Darrell J. Irvine, PhD, Koch Institute for Integrative Cancer Research at MIT, discussed ongoing work in which he and his colleagues are looking to develop a vaccine-boosting strategy for CAR T cells and studying the impact on antitumor immunity from this treatment approach.

“CAR T cells, when expanded to large numbers, ex vivo and infused into the patient, have been shown to elicit dramatic responses in leukemias and lymphomas,” Irvine said. “But the application of CAR-T cell therapy to more prevalent solid tumors has been met with much more challenging outcomes. So, there is great interest in devising ways to enhance CAR T-cell therapy in the solid tumor setting.”

The investigators sought to determine if CAR T-cell treatment in the solid tumor setting could be enhanced by vaccine-boosting CAR T cells directly through their chimeric antigen receptor in the native lymphoid tissue environment in vivo.

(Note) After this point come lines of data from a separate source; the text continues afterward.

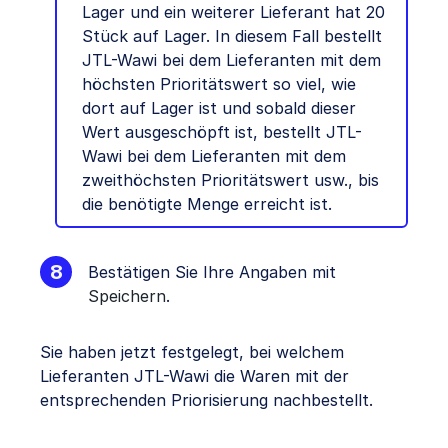
Lager und ein weiterer Lieferant hat 20
Stück auf Lager. In diesem Fall bestellt
JTL-Wawi bei dem Lieferanten mit dem
höchsten Prioritätswert so viel, wie
dort auf Lager ist und sobald dieser
Wert ausgeschöpft ist, bestellt JTL-
Wawi bei dem Lieferanten mit dem
zweithöchsten Prioritätswert usw., bis
die benötigte Menge erreicht ist.
Bestätigen Sie Ihre Angaben mit
Speichern
.
Sie haben jetzt festgelegt, bei welchem
Lieferanten JTL-Wawi die Waren mit der
entsprechenden Priorisierung nachbestellt.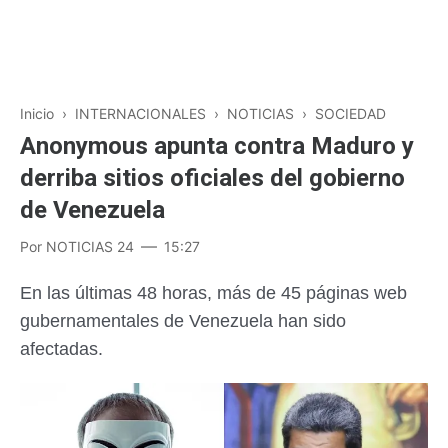
Inicio
›
INTERNACIONALES
›
NOTICIAS
›
SOCIEDAD
Anonymous apunta contra Maduro y
derriba sitios oficiales del gobierno
de Venezuela
Por
NOTICIAS 24
15:27
En las últimas 48 horas, más de 45 páginas web
gubernamentales de Venezuela han sido
afectadas.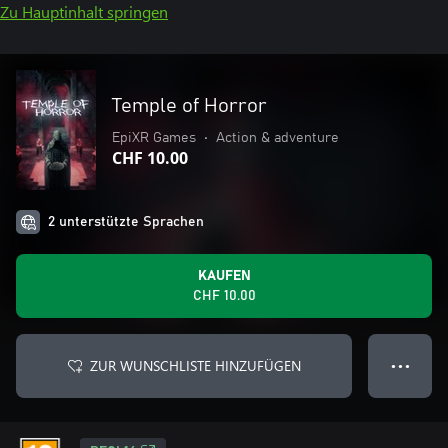
Zu Hauptinhalt springen
Temple of Horror
EpiXR Games
•
Action & adventure
CHF 10.00
2 unterstützte Sprachen
KAUFEN
CHF 10.00
ZUR WUNSCHLISTE HINZUFÜGEN
● ● ●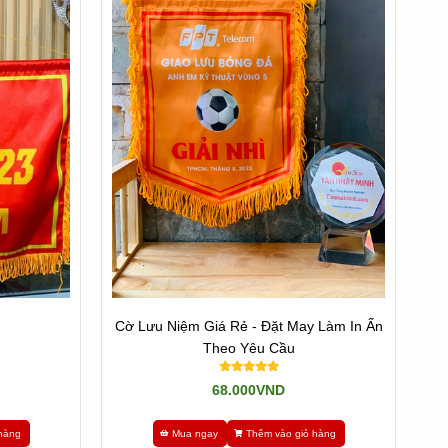
Cờ Lưu Niệm Giá Rẻ - Đặt May Làm In Ấn
Theo Yêu Cầu
Là
1 đơn vị uy tín top đầu, đã có hơn
15 năm
pha lê, Cúp thủy tinh, Huy chương, Cờ lưu niệm, Cúp golf,
68.000VND
hàng
Mua ngay
Thêm vào giỏ hàng
Thiết kế miễn phí, bào trì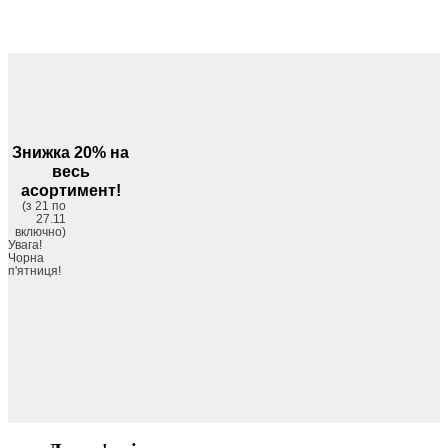
Знижка 20% на
весь
асортимент!
(з 21 по
27.11
включно)
Увага!
Чорна
п'ятниця!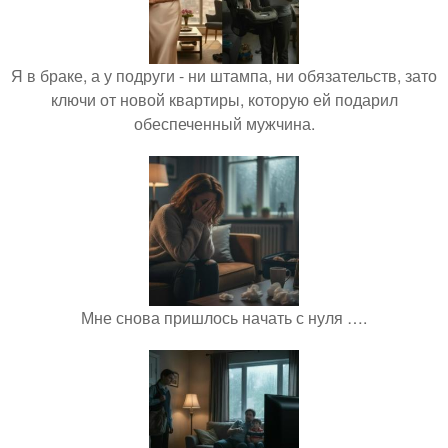
Я в браке, а у подруги - ни штампа, ни обязательств, зато
ключи от новой квартиры, которую ей подарил
обеспеченный мужчина.
Мне снова пришлось начать с нуля ….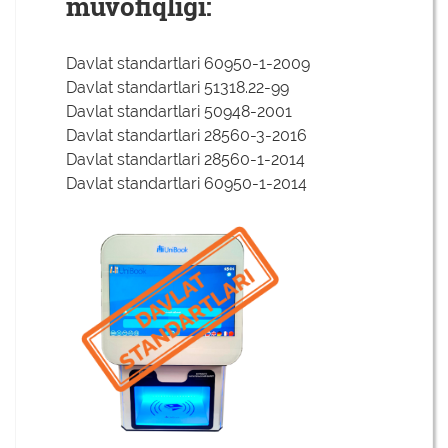
muvofiqligi:
Davlat standartlari 60950-1-2009
Davlat standartlari 51318.22-99
Davlat standartlari 50948-2001
Davlat standartlari 28560-3-2016
Davlat standartlari 28560-1-2014
Davlat standartlari 60950-1-2014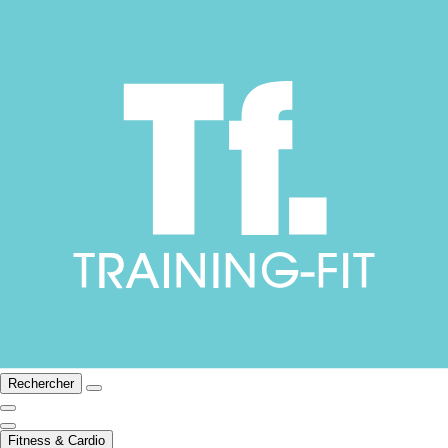
Rechercher
Fitness & Cardio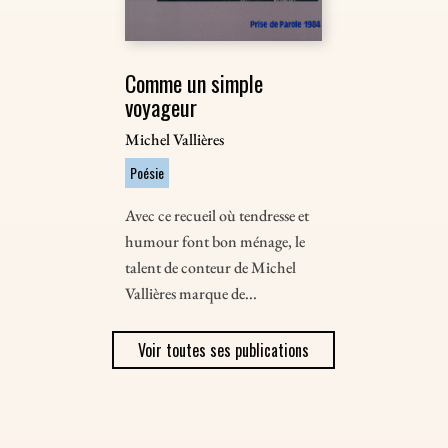
Comme un simple
voyageur
Michel Vallières
Poésie
Avec ce recueil où tendresse et
humour font bon ménage, le
talent de conteur de Michel
Vallières marque de...
Voir toutes ses publications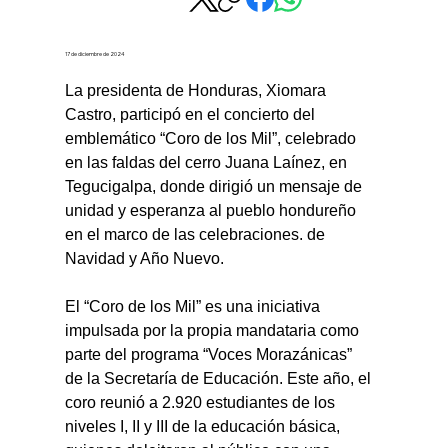
17 de diciembre de 2024
La presidenta de Honduras, Xiomara 
Castro, participó en el concierto del 
emblemático “Coro de los Mil”, celebrado 
en las faldas del cerro Juana Laínez, en 
Tegucigalpa, donde dirigió un mensaje de 
unidad y esperanza al pueblo hondureño 
en el marco de las celebraciones. de 
Navidad y Año Nuevo.
El “Coro de los Mil” es una iniciativa 
impulsada por la propia mandataria como 
parte del programa “Voces Morazánicas” 
de la Secretaría de Educación. Este año, el 
coro reunió a 2.920 estudiantes de los 
niveles I, II y III de la educación básica, 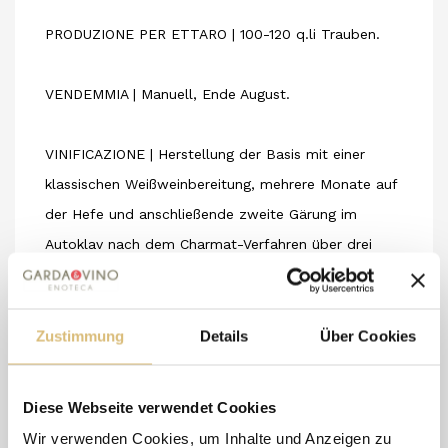
PRODUZIONE PER ETTARO | 100-120 q.li Trauben.
VENDEMMIA | Manuell, Ende August.
VINIFICAZIONE | Herstellung der Basis mit einer
klassischen Weißweinbereitung, mehrere Monate auf
der Hefe und anschließende zweite Gärung im
Autoklav nach dem Charmat-Verfahren über drei
Monate. Keine malolaktische Gärung.
CARATTERISTICHE ORGANOLETTICHE |
Zustimmung
Details
Über Cookies
Strohhoniggelbe Farbe mit feiner und anhaltender
Perlage. Intensives Aroma mit fruchtigen Noten von
Diese Webseite verwendet Cookies
Birne, grünem Apfel und Zitrusfrüchten. Es folgen
Wir verwenden Cookies, um Inhalte und Anzeigen zu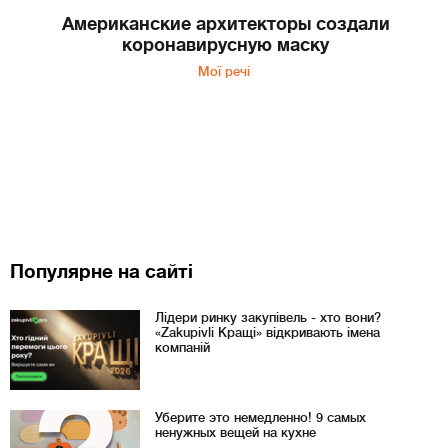
Американские архитекторы создали
коронавирусную маску
Мої речі
Популярне на сайті
Лідери ринку закупівель - хто вони?
«Zakupivli Кращі» відкривають імена
компаній
Уберите это немедленно! 9 самых
ненужных вещей на кухне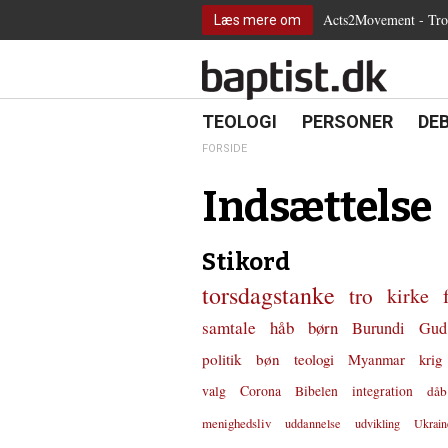
2.0:
Spring
Vend
Gå
Teologi
Acts2Movement - Tro i
Læs mere om
3.0:
menu
tilbage
til
Personer
4.0:
over
til
vores
Debat
5.0:
og
forsiden
guide
Kirkeliv
6.0:
gå
for
Internationalt
til
tilgængelighed
18.0:
19.0:
20.
8.0:
TEOLOGI
PERSONER
DE
Teologi
indhold
9.0:
Personer
FORSIDE
10.0:
Debat
11.0:
Kirkeliv
Indsættelse
12.0:
Internationalt
Stikord
torsdagstanke
tro
kirke
samtale
håb
børn
Burundi
Gud
politik
bøn
teologi
Myanmar
krig
valg
Corona
Bibelen
integration
dåb
menighedsliv
uddannelse
udvikling
Ukrain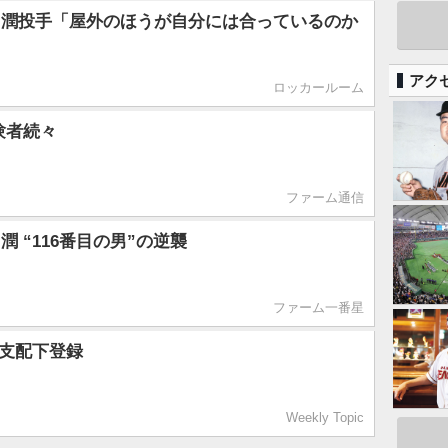
川潤投手「屋外のほうが自分には合っているのか
アク
ロッカールーム
験者続々
ファーム通信
 “116番目の男”の逆襲
ファーム一番星
を支配下登録
Weekly Topic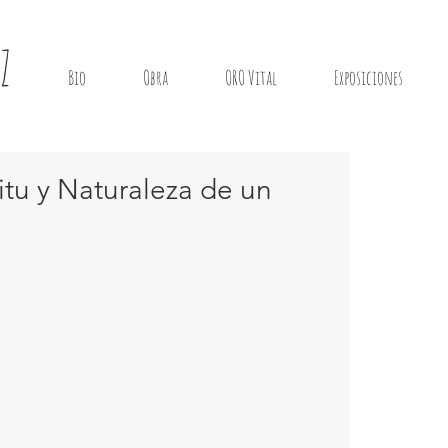
Z
Bio
Obra
ORO Vital
Exposiciones
u y Naturaleza de un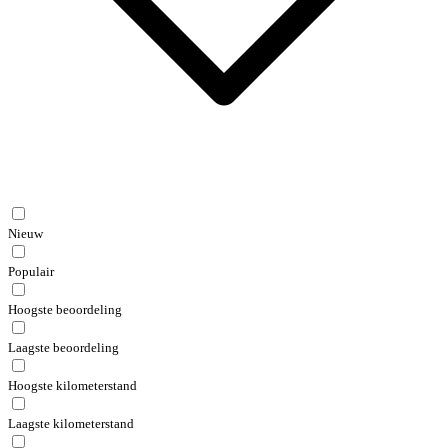
Nieuw
Populair
Hoogste beoordeling
Laagste beoordeling
Hoogste kilometerstand
Laagste kilometerstand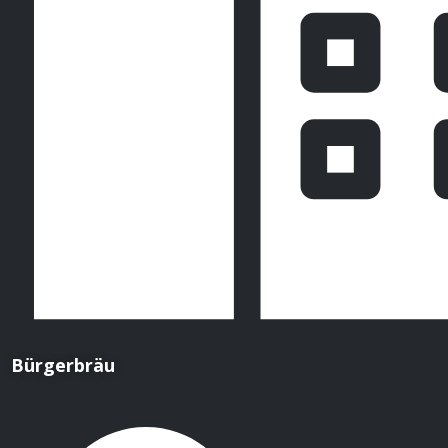
Bürgerbräu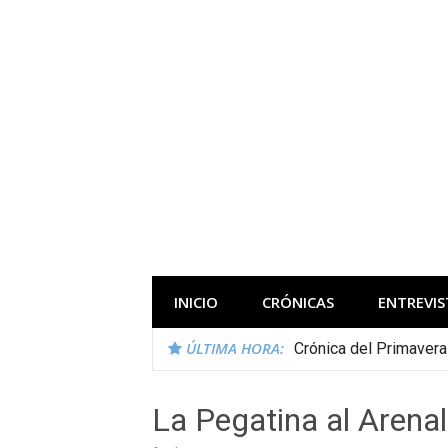
Saltar
al
contenido
Todas las novedades de los festivales 
INICIO
CRÓNICAS
ENTREVIS
ÚLTIMA HORA:
Crónica del Primaver
La Pegatina al Arena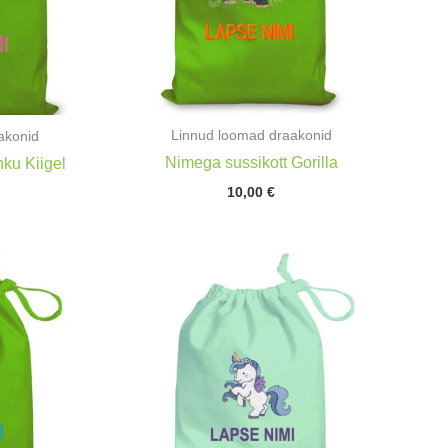
Linnud loomad draakonid
akonid
Nimega sussikott Gorilla
ku Kiigel
10,00
€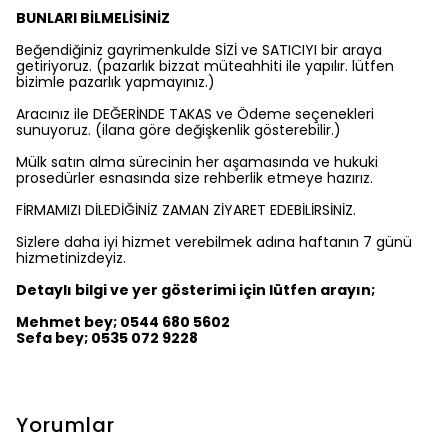
BUNLARI BİLMELİSİNİZ
Beğendiğiniz gayrimenkulde SİZİ ve SATICIYI bir araya
getiriyoruz. (pazarlık bizzat müteahhiti ile yapılır. lütfen
bizimle pazarlık yapmayınız.)
Aracınız ile DEĞERİNDE TAKAS ve Ödeme seçenekleri
sunuyoruz. (ilana göre değişkenlik gösterebilir.)
Mülk satın alma sürecinin her aşamasında ve hukuki
prosedürler esnasında size rehberlik etmeye hazırız.
FİRMAMIZI DİLEDİĞİNİZ ZAMAN ZİYARET EDEBİLİRSİNİZ.
Sizlere daha iyi hizmet verebilmek adına haftanın 7 günü
hizmetinizdeyiz.
Detaylı bilgi ve yer gösterimi için lütfen arayın;
Mehmet bey; 0544 680 5602
Sefa bey; 0535 072 9228
Yorumlar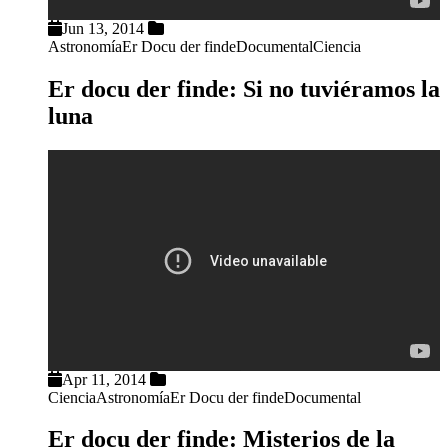
Jun 13, 2014
Astronomía
Er Docu der finde
Documental
Ciencia
Er docu der finde: Si no tuviéramos la
luna
Apr 11, 2014
Ciencia
Astronomía
Er Docu der finde
Documental
Er docu der finde: Misterios de la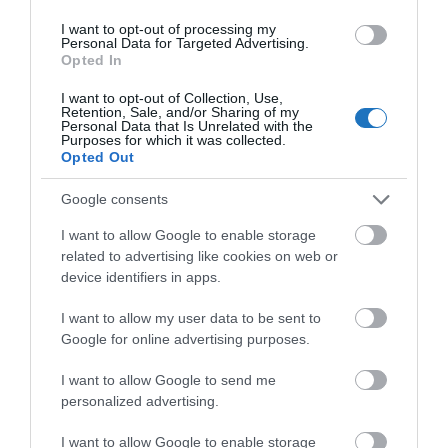
I want to opt-out of processing my
A Qatar Airways a közelmúltban egy új programot is
Personal Data for Targeted Advertising.
elindított, amely lehetővé teszi az utasok számára,
Opted In
hogy repjegy foglaláskor önként
kompenzálják az
I want to opt-out of Collection, Use,
Retention, Sale, and/or Sharing of my
utazásukhoz kapcsolódó szén-dioxid-kibocsátást
.
Personal Data that Is Unrelated with the
Purposes for which it was collected.
Opted Out
Nagyon hasonló
programot vezetett be a
Wizz Air
is, itt olvashattok róla:
Google consents
I want to allow Google to enable storage
related to advertising like cookies on web or
device identifiers in apps.
I want to allow my user data to be sent to
Google for online advertising purposes.
I want to allow Google to send me
personalized advertising.
I want to allow Google to enable storage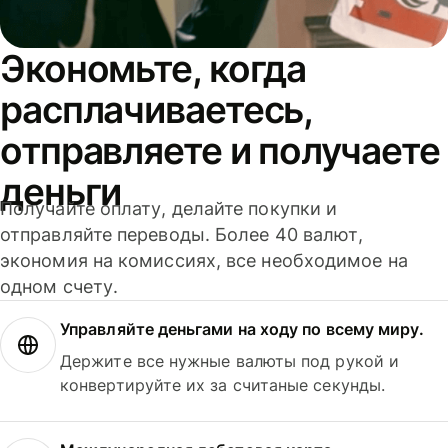
Экономьте, когда
расплачиваетесь,
отправляете и получаете
деньги
Получайте оплату, делайте покупки и
отправляйте переводы. Более 40 валют,
экономия на комиссиях, все необходимое на
одном счету.
Управляйте деньгами на ходу по всему миру.
Держите все нужные валюты под рукой и
конвертируйте их за считаные секунды.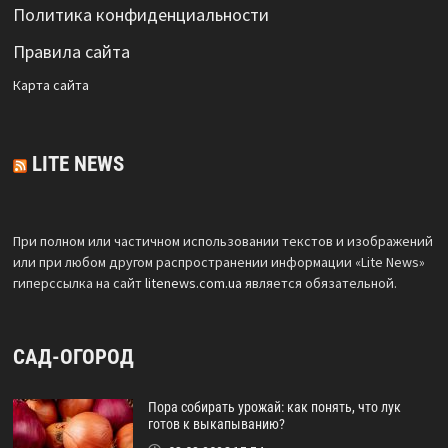
Политика конфиденциальности
Правила сайта
Карта сайта
LITE NEWS
При полном или частичном использовании текстов и изображений
или при любом другом распространении информации «Lite News»
гиперссылка на сайт
litenews.com.ua
является обязательной.
САД-ОГОРОД
Пора собирать урожай: как понять, что лук
готов к выкапыванию?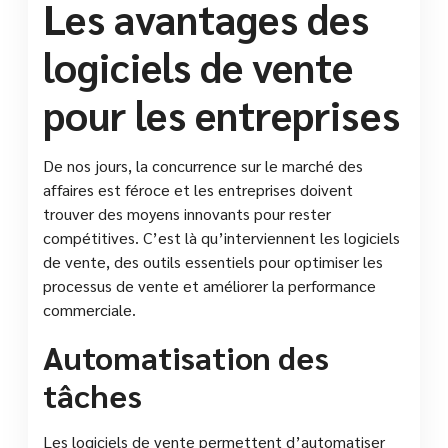
Les avantages des
logiciels de vente
pour les entreprises
De nos jours, la concurrence sur le marché des
affaires est féroce et les entreprises doivent
trouver des moyens innovants pour rester
compétitives. C’est là qu’interviennent les logiciels
de vente, des outils essentiels pour optimiser les
processus de vente et améliorer la performance
commerciale.
Automatisation des
tâches
Les logiciels de vente permettent d’automatiser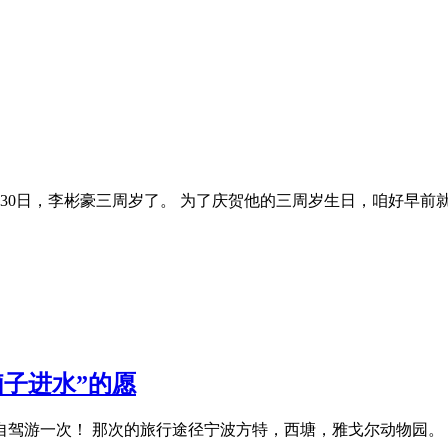
10月30日，李彬豪三周岁了。 为了庆贺他的三周岁生日，咱好早
子进水”的愿
驾游一次！ 那次的旅行途径宁波方特，西塘，雅戈尔动物园。 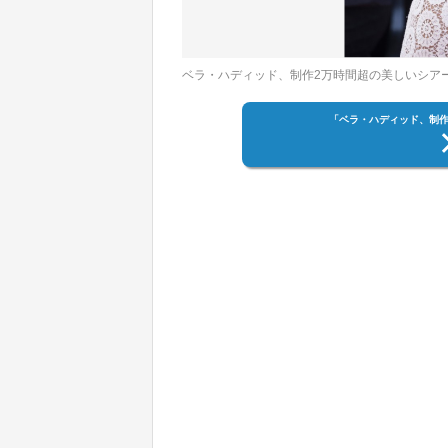
ベラ・ハディッド、制作2万時間超の美しいシアードレ
「ベラ・ハディッド、制作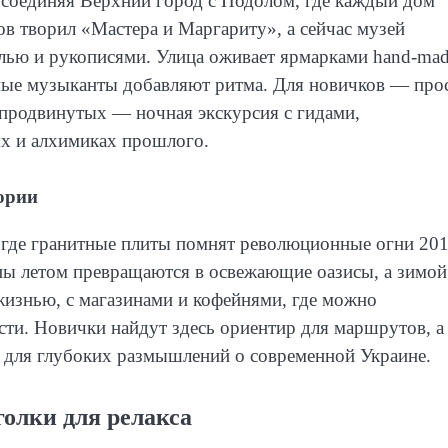
, соединяя Верхний город с Подолом, где каждый дом
ов творил «Мастера и Маргариту», а сейчас музей
елью и рукописями. Улица оживает ярмарками hand-mad
чные музыканты добавляют ритма. Для новичков — про
я продвинутых — ночная экскурсия с гидами,
х и алхимиках прошлого.
ории
, где гранитные плиты помнят революционные огни 20
таны летом превращаются в освежающие оазисы, а зимо
жизнью, с магазинами и кофейнями, где можно
ти. Новички найдут здесь ориентир для маршрутов, а
для глубоких размышлений о современной Украине.
голки для релакса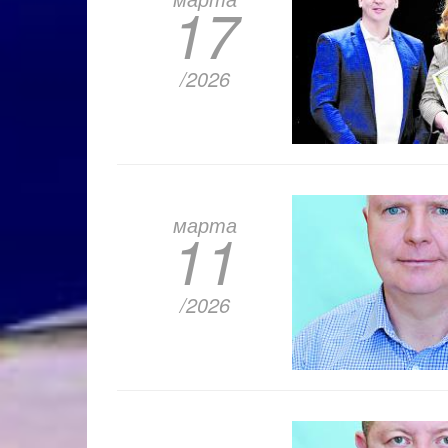
17
/2026
марта
11
/2026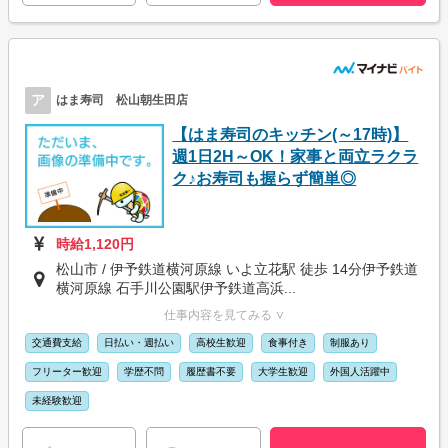
ア
はま寿司 松山朝生田店
【はま寿司のキッチン(～17時)】
週1日2H～OK！家事と両立ラクラ
ク♪お寿司も握らず簡単◎
時給1,120円
松山市 / 伊予鉄道横河原線 いよ立花駅 徒歩 14分伊予鉄道
横河原線 石手川公園駅伊予鉄道高浜...
仕事内容を見てみる ∨
交通費支給
日払い・週払い
高校生歓迎
食事付き
制服あり
フリーター歓迎
学歴不問
履歴書不要
大学生歓迎
外国人活躍中
未経験歓迎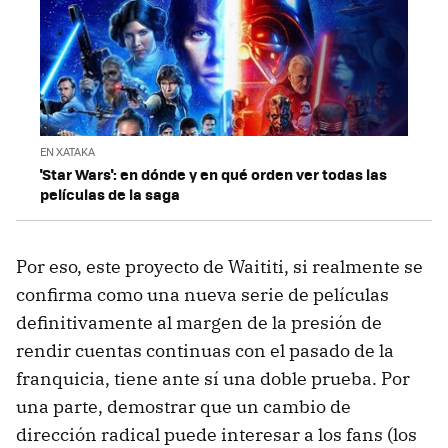
EN XATAKA
'Star Wars': en dónde y en qué orden ver todas las
películas de la saga
Por eso, este proyecto de Waititi, si realmente se
confirma como una nueva serie de películas
definitivamente al margen de la presión de
rendir cuentas continuas con el pasado de la
franquicia, tiene ante sí una doble prueba. Por
una parte, demostrar que un cambio de
dirección radical puede interesar a los fans (los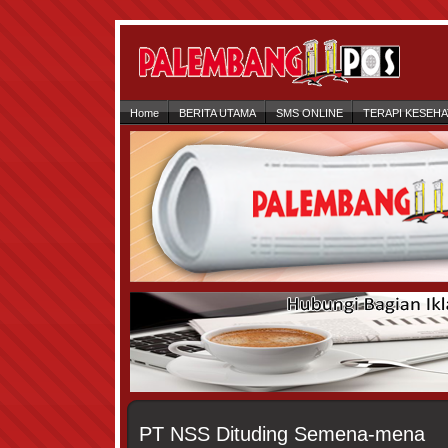
Home
BERITA UTAMA
SMS ONLINE
TERAPI KESEH
PT NSS Dituding Semena-mena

“These vaccine-boosting CAR T-cells then traffic to the tumor site, where they induce robust antigen spreading as well as the release of new tumor antigens that are presented by dendritic cells in the tumor-draining lymph node to new T-cell cohorts that are targeting additional epitopes through natural antigen presentation,” Irvine said. “It’s this combination of synthetic and natural antigen presentation that is leading to the impressive tumor rejection we see for the vaccine-boosted treatment. We’re quite excited about the prospects of this simple vaccine boosting strategy to significantly enhance the activity of CAR T-cell therapy against solid tumors.”